CNNs to be finetuned:

* ResNet101V2
* VGG16
* InceptionResNetV2
* MobileNetV2

The first three models are heavy architectures, while the last, MobileNetV2 has All available pretrained CNNs are here: [Module: tf.keras.applications](https://www.tensorflow.org/api_docs/python/tf/keras/applications)
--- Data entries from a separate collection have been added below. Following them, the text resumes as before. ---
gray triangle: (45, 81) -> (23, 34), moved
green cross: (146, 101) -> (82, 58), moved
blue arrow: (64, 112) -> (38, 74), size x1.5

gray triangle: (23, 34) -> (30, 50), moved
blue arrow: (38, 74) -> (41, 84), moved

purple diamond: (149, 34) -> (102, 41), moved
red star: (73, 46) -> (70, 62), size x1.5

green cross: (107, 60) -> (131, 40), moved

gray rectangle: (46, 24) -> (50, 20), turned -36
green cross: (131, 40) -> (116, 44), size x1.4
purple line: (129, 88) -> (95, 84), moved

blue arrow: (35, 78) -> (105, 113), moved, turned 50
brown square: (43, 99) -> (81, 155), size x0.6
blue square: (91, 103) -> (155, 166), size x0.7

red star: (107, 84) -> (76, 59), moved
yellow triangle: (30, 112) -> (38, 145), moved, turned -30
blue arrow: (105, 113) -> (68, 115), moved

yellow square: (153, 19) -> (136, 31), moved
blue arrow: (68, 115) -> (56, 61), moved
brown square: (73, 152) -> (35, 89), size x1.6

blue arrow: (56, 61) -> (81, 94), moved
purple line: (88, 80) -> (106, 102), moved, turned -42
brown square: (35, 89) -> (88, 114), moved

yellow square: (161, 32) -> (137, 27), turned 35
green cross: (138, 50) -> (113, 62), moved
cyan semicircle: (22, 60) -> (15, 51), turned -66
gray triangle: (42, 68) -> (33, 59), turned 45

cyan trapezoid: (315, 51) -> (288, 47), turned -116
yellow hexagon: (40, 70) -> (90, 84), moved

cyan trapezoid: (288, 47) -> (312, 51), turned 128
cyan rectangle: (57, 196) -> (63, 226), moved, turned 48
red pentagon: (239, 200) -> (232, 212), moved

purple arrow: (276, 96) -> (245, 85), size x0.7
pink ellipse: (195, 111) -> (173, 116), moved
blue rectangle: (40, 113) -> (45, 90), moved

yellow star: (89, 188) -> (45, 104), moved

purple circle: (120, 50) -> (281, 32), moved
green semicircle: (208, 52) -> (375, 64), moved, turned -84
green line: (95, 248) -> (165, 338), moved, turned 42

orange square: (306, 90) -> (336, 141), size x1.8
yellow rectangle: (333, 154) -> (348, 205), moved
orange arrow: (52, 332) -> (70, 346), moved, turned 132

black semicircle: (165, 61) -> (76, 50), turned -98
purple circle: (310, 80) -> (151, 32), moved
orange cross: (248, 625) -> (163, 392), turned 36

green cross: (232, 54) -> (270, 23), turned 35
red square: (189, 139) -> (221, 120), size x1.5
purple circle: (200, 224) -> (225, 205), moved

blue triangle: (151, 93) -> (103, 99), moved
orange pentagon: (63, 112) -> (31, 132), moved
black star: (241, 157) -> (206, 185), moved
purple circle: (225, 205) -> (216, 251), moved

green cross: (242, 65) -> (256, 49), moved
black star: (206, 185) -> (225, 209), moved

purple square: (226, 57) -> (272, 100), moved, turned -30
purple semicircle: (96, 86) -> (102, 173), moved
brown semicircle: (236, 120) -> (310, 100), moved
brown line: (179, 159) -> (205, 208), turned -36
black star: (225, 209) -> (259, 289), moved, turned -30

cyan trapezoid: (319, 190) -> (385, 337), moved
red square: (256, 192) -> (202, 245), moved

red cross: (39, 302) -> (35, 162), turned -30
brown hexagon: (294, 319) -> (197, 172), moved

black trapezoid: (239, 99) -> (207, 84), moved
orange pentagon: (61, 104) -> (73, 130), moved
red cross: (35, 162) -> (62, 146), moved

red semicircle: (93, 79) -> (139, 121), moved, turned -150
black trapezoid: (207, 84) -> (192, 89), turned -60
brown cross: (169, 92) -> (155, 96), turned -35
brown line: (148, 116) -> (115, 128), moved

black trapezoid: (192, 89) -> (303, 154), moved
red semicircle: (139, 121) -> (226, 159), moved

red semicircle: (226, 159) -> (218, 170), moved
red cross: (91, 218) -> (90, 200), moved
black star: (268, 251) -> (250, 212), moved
### learning rate scheduler

In [None]:
LR_START = 0.0001
LR_MAX = 0.00005 * 8
LR_MIN = 0.0001
LR_RAMPUP_EPOCHS = 4
LR_SUSTAIN_EPOCHS = 6
LR_EXP_DECAY = .8

def lrfn(epoch):
    if epoch < LR_RAMPUP_EPOCHS:
        lr = (LR_MAX - LR_START) / LR_RAMPUP_EPOCHS * epoch + LR_START
    elif epoch < LR_RAMPUP_EPOCHS + LR_SUSTAIN_EPOCHS:
        lr = LR_MAX
    else:
        lr = (LR_MAX - LR_MIN) * LR_EXP_DECAY**(epoch - LR_RAMPUP_EPOCHS - LR_SUSTAIN_EPOCHS) + LR_MIN
    return lr
    
lr_callback = tf.keras.callbacks.LearningRateScheduler(lrfn, verbose=True)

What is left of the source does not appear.